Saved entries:
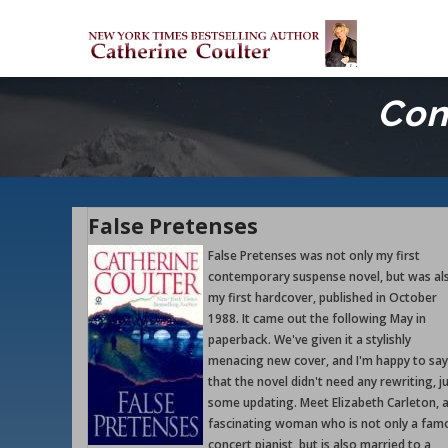
Skip
M
to
M
main
content
Con
False Pretenses
False Pretenses was not only my first
contemporary suspense novel, but was al
my first hardcover, published in October
1988. It came out the following May in
paperback. We've given it a stylishly
menacing new cover, and I'm happy to say
that the novel didn't need any rewriting, j
some updating. Meet Elizabeth Carleton, 
fascinating woman who is not only a fam
concert pianist, but is also married to a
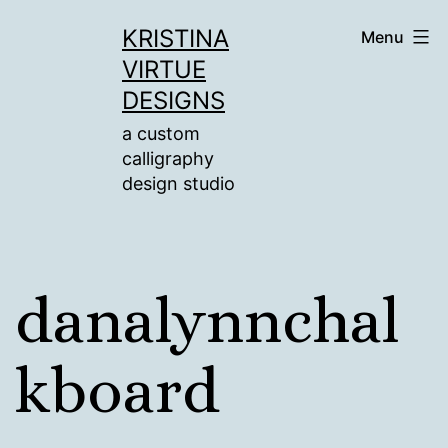
Skip
KRISTINA
Menu
to
VIRTUE
content
DESIGNS
a custom
calligraphy
design studio
danalynnchal
kboard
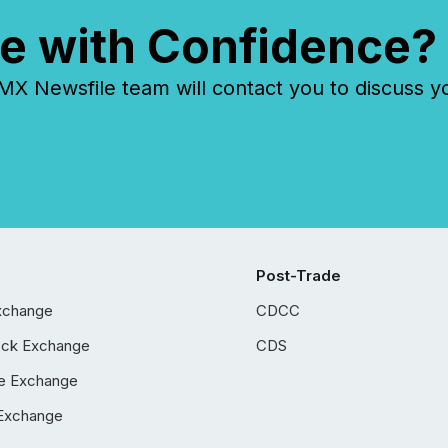
e with Confidence?
 Newsfile team will contact you to discuss y
Post-Trade
xchange
CDCC
ock Exchange
CDS
e Exchange
Exchange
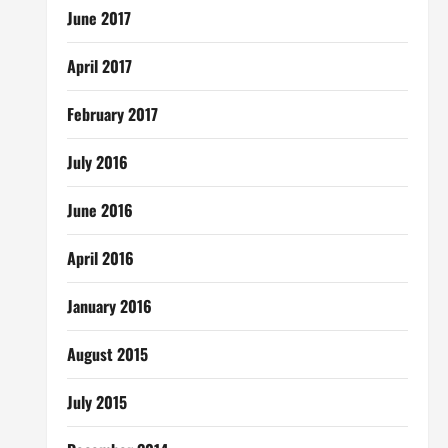
June 2017
April 2017
February 2017
July 2016
June 2016
April 2016
January 2016
August 2015
July 2015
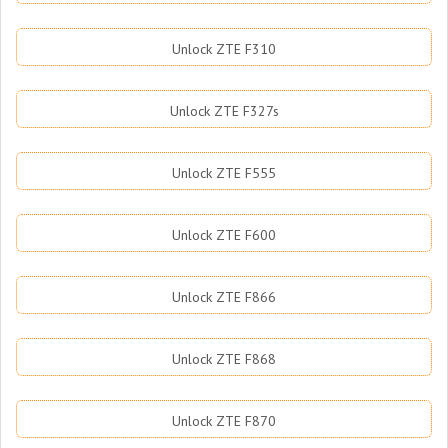
Unlock ZTE F310
Unlock ZTE F327s
Unlock ZTE F555
Unlock ZTE F600
Unlock ZTE F866
Unlock ZTE F868
Unlock ZTE F870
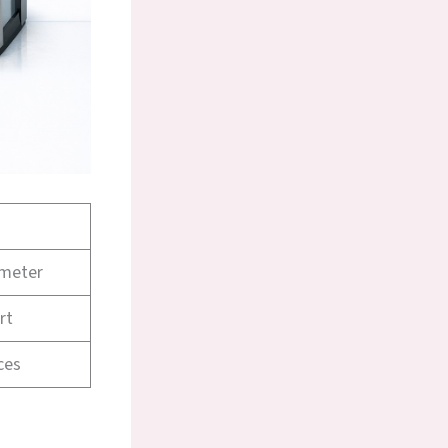
imeter
rt
ces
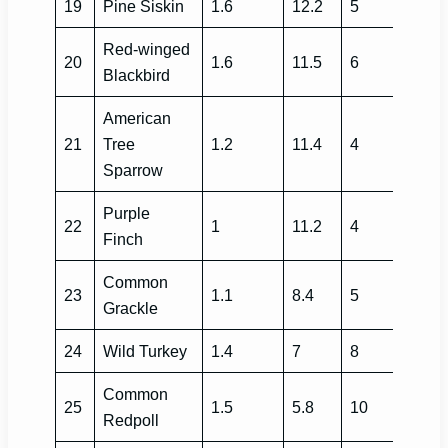
19
Pine Siskin
1.6
12.2
5
Red-winged
20
1.6
11.5
6
Blackbird
American
21
Tree
1.2
11.4
4
Sparrow
Purple
22
1
11.2
4
Finch
Common
23
1.1
8.4
5
Grackle
24
Wild Turkey
1.4
7
8
Common
25
1.5
5.8
10
Redpoll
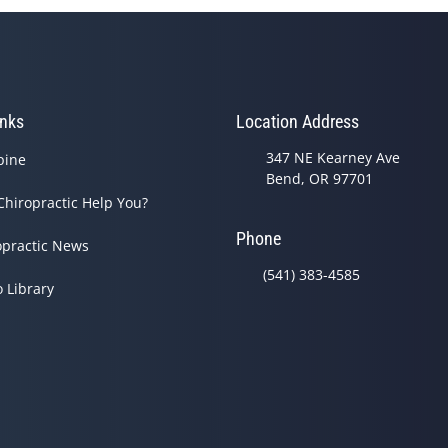
inks
Location Address
347 NE Kearney Ave
pine
Bend, OR 97701
Chiropractic Help You?
Phone
opractic News
(541) 383-4585
o Library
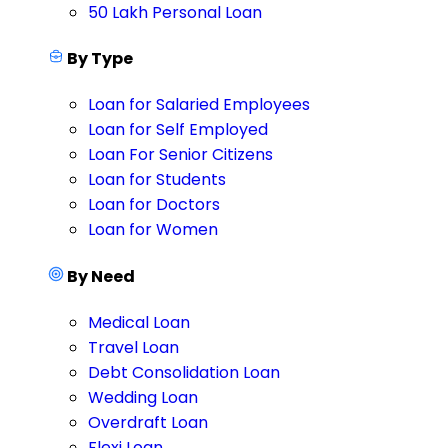
50 Lakh Personal Loan
By Type
Loan for Salaried Employees
Loan for Self Employed
Loan For Senior Citizens
Loan for Students
Loan for Doctors
Loan for Women
By Need
Medical Loan
Travel Loan
Debt Consolidation Loan
Wedding Loan
Overdraft Loan
Flexi Loan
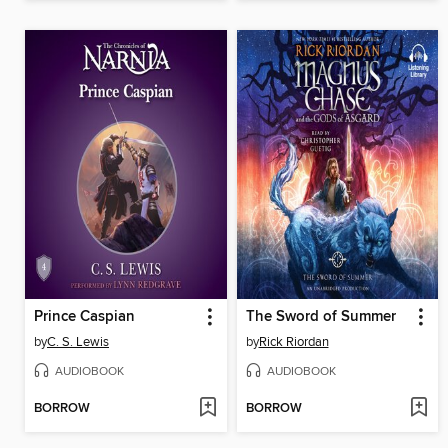
Prince Caspian
The Sword of Summer
by
C. S. Lewis
by
Rick Riordan
AUDIOBOOK
AUDIOBOOK
BORROW
BORROW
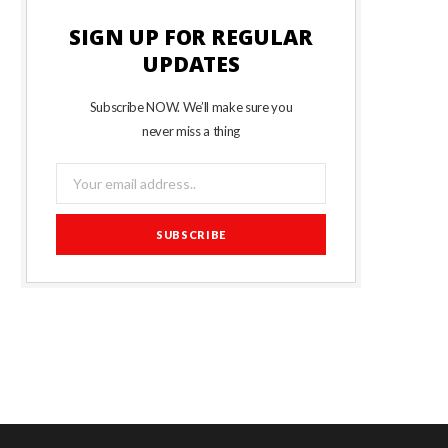
SIGN UP FOR REGULAR
UPDATES
Subscribe NOW. We’ll make sure you
never miss a thing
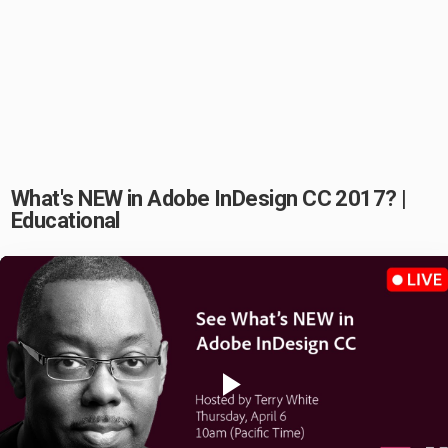
What's NEW in Adobe InDesign CC 2017? |
Educational
Play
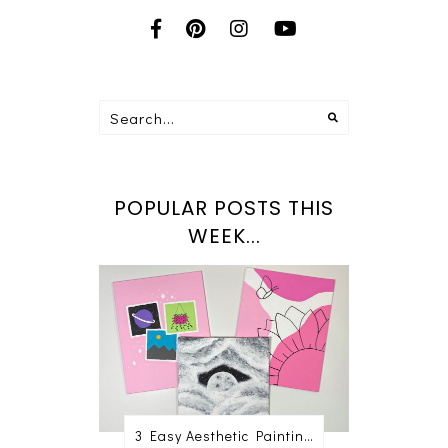
POPULAR POSTS THIS
WEEK...
3 Easy Aesthetic Painting Ideas For Beginners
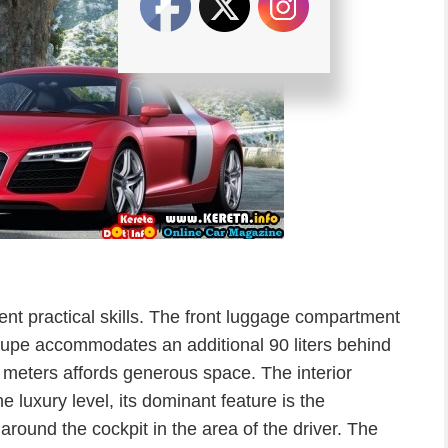
ent practical skills. The front luggage compartment
Coupe accommodates an additional 90 liters behind
 meters affords generous space. The interior
 luxury level, its dominant feature is the
round the cockpit in the area of the driver. The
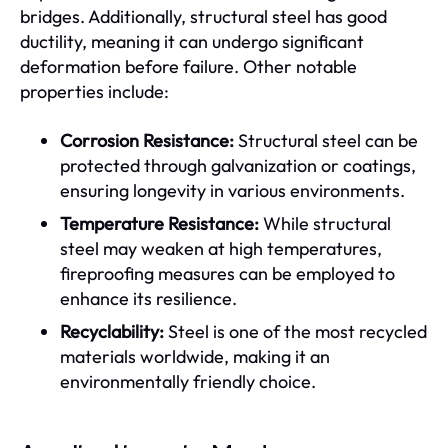
bridges. Additionally, structural steel has good
ductility, meaning it can undergo significant
deformation before failure. Other notable
properties include:
Corrosion Resistance:
Structural steel can be
protected through galvanization or coatings,
ensuring longevity in various environments.
Temperature Resistance:
While structural
steel may weaken at high temperatures,
fireproofing measures can be employed to
enhance its resilience.
Recyclability:
Steel is one of the most recycled
materials worldwide, making it an
environmentally friendly choice.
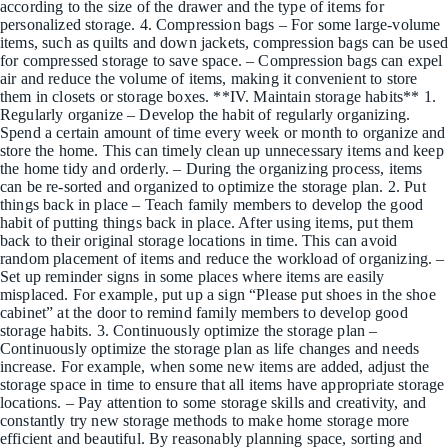
according to the size of the drawer and the type of items for
personalized storage. 4. Compression bags – For some large-volume
items, such as quilts and down jackets, compression bags can be used
for compressed storage to save space. – Compression bags can expel
air and reduce the volume of items, making it convenient to store
them in closets or storage boxes. **IV. Maintain storage habits** 1.
Regularly organize – Develop the habit of regularly organizing.
Spend a certain amount of time every week or month to organize and
store the home. This can timely clean up unnecessary items and keep
the home tidy and orderly. – During the organizing process, items
can be re-sorted and organized to optimize the storage plan. 2. Put
things back in place – Teach family members to develop the good
habit of putting things back in place. After using items, put them
back to their original storage locations in time. This can avoid
random placement of items and reduce the workload of organizing. –
Set up reminder signs in some places where items are easily
misplaced. For example, put up a sign “Please put shoes in the shoe
cabinet” at the door to remind family members to develop good
storage habits. 3. Continuously optimize the storage plan –
Continuously optimize the storage plan as life changes and needs
increase. For example, when some new items are added, adjust the
storage space in time to ensure that all items have appropriate storage
locations. – Pay attention to some storage skills and creativity, and
constantly try new storage methods to make home storage more
efficient and beautiful. By reasonably planning space, sorting and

### What to work on
Find how many lines of the entries contain "example". Respond with the number only.

### Solution
2